• [PROMPT]: Search the entries below for the word "component" and copy every line where it appears.

►

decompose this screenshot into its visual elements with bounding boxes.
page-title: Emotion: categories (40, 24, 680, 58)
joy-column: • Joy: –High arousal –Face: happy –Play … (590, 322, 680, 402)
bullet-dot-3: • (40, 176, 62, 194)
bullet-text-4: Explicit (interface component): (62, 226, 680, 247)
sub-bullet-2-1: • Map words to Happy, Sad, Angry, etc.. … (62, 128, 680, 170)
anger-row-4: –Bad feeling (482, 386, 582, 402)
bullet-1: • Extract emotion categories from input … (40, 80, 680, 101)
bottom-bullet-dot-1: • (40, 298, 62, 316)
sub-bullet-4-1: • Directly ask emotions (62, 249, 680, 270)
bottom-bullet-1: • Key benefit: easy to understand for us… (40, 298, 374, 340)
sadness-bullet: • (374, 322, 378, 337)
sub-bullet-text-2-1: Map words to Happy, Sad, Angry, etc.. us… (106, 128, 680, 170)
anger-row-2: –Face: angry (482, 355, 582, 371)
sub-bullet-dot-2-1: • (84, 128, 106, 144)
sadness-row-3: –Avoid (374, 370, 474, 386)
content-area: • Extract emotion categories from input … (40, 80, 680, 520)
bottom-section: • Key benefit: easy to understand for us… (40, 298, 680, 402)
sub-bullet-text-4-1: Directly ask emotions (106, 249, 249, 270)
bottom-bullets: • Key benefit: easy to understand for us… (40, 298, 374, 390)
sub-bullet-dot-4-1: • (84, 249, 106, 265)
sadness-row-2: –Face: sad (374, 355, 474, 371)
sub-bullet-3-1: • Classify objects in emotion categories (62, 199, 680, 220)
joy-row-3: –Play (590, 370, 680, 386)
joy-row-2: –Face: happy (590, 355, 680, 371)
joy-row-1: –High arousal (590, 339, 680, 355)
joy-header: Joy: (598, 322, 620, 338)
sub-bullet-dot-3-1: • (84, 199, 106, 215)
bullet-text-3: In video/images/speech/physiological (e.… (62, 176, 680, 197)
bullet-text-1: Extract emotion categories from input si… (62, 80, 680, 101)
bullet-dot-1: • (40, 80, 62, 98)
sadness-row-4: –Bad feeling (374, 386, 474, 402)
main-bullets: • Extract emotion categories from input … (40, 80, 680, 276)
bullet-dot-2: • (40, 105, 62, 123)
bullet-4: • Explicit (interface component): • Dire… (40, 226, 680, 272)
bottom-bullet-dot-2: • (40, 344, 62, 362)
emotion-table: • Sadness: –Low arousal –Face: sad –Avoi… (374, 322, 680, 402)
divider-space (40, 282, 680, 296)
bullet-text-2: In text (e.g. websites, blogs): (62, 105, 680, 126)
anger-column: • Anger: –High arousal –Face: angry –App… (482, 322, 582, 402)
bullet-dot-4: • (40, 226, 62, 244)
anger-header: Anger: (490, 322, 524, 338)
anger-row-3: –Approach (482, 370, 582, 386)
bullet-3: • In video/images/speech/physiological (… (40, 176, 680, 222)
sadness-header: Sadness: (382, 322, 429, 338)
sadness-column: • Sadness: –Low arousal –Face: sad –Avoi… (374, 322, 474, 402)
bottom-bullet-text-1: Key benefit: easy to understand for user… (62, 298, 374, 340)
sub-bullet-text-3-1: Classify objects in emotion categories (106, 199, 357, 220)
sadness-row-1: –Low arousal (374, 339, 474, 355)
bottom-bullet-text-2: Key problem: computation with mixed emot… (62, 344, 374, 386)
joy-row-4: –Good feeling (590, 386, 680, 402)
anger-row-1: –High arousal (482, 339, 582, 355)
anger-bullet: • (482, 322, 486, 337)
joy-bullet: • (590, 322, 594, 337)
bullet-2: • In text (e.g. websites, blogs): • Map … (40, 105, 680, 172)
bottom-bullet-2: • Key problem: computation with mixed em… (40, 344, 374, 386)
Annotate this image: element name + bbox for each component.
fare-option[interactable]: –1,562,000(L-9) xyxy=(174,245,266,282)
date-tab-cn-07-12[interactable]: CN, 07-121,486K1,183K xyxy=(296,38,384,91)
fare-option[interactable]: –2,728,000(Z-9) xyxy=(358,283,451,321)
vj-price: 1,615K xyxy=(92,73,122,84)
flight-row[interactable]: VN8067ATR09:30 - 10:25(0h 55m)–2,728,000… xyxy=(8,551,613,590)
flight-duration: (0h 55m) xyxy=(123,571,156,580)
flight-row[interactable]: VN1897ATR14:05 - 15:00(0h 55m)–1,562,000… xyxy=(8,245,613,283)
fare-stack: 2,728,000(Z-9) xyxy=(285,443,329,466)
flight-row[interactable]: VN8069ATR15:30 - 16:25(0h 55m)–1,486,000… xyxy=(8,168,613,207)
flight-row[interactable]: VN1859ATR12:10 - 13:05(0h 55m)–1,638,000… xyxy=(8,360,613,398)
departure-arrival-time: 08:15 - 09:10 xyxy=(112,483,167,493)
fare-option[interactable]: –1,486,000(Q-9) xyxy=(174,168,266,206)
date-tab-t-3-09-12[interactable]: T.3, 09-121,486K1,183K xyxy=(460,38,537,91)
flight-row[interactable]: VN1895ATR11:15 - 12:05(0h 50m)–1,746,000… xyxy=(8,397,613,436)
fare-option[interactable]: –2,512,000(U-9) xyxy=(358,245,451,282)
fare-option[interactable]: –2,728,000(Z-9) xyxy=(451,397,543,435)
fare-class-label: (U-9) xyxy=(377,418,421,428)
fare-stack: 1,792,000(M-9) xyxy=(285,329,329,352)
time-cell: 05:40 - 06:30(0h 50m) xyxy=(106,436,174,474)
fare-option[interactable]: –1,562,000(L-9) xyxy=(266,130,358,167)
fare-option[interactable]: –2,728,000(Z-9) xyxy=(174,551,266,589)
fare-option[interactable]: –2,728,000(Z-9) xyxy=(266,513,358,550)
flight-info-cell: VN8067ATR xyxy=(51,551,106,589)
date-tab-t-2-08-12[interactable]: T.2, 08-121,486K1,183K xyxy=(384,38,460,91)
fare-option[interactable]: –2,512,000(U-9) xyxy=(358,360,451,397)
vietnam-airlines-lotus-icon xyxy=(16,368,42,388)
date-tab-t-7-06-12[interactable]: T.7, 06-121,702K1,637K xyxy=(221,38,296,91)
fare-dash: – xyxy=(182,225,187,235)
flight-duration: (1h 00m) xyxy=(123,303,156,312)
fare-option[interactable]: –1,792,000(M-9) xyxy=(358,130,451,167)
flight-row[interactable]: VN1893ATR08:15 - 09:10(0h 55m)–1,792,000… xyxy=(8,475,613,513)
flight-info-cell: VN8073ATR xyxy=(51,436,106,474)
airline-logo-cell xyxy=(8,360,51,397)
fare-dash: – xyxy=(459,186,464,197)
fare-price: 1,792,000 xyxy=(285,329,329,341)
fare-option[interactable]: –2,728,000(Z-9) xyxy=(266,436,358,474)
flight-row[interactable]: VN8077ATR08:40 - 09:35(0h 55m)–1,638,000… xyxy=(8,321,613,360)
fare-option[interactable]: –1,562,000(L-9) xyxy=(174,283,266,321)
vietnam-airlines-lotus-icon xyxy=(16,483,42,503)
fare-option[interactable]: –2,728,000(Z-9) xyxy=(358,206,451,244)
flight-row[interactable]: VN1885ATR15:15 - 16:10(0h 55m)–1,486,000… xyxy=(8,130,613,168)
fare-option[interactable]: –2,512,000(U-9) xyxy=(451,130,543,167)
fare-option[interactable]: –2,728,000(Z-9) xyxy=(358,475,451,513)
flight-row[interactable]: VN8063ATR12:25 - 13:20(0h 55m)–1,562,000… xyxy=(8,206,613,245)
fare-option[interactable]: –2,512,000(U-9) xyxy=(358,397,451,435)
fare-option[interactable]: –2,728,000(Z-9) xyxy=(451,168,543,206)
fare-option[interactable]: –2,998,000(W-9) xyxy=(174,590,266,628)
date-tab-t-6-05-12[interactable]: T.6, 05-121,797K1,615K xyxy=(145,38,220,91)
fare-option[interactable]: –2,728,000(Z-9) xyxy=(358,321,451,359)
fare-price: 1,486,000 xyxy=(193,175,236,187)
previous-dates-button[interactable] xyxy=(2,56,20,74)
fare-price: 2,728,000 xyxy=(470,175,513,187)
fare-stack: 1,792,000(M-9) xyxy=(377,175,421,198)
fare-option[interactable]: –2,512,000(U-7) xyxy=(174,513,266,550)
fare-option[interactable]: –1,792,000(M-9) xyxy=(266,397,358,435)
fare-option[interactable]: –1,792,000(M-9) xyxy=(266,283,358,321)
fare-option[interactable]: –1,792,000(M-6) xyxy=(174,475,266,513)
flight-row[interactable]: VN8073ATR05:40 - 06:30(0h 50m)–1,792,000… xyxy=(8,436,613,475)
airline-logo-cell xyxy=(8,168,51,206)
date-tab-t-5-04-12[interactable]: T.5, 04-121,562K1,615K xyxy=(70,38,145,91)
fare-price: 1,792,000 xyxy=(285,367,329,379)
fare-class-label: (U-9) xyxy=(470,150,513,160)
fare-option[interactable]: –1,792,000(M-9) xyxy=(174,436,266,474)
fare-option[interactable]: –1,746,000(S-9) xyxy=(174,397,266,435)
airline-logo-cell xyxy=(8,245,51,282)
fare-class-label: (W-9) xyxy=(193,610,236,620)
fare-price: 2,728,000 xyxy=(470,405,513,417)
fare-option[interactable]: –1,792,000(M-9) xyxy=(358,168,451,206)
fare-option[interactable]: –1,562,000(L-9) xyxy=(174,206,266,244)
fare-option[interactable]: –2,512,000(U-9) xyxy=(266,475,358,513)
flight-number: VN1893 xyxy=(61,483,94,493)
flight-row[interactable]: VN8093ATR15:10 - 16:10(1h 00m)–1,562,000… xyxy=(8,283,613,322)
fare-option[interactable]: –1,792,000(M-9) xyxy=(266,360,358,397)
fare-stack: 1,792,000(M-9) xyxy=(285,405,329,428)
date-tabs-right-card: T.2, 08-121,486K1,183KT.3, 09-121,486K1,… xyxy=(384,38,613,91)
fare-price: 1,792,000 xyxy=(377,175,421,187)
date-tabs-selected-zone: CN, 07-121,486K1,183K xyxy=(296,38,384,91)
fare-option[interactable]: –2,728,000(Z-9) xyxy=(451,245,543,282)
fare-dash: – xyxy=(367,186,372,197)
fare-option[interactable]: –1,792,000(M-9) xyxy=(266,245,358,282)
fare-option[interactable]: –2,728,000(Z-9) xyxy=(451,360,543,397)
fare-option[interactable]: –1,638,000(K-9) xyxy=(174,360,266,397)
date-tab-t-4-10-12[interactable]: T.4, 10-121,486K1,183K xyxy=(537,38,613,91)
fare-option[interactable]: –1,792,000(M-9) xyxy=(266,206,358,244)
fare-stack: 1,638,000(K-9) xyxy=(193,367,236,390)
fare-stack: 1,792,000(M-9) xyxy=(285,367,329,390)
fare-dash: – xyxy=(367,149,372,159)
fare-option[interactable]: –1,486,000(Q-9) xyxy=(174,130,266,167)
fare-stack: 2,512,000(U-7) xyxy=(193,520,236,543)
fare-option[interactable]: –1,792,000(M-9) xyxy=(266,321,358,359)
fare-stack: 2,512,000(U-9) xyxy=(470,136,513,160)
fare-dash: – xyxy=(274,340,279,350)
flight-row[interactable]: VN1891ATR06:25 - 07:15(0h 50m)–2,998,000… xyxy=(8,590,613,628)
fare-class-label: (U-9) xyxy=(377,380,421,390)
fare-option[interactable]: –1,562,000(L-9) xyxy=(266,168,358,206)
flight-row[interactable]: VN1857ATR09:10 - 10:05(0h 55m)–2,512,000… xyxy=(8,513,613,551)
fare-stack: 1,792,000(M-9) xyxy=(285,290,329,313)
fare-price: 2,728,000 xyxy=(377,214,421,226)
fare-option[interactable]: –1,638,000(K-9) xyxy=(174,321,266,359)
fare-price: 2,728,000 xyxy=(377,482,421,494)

◄

• [PROBLEM SOLUTION]:
bullet-text-4: Explicit (interface component): (62, 226, 680, 247)
bullet-4: • Explicit (interface component): • Dire… (40, 226, 680, 272)
Annotate this image: element name + bbox for each component.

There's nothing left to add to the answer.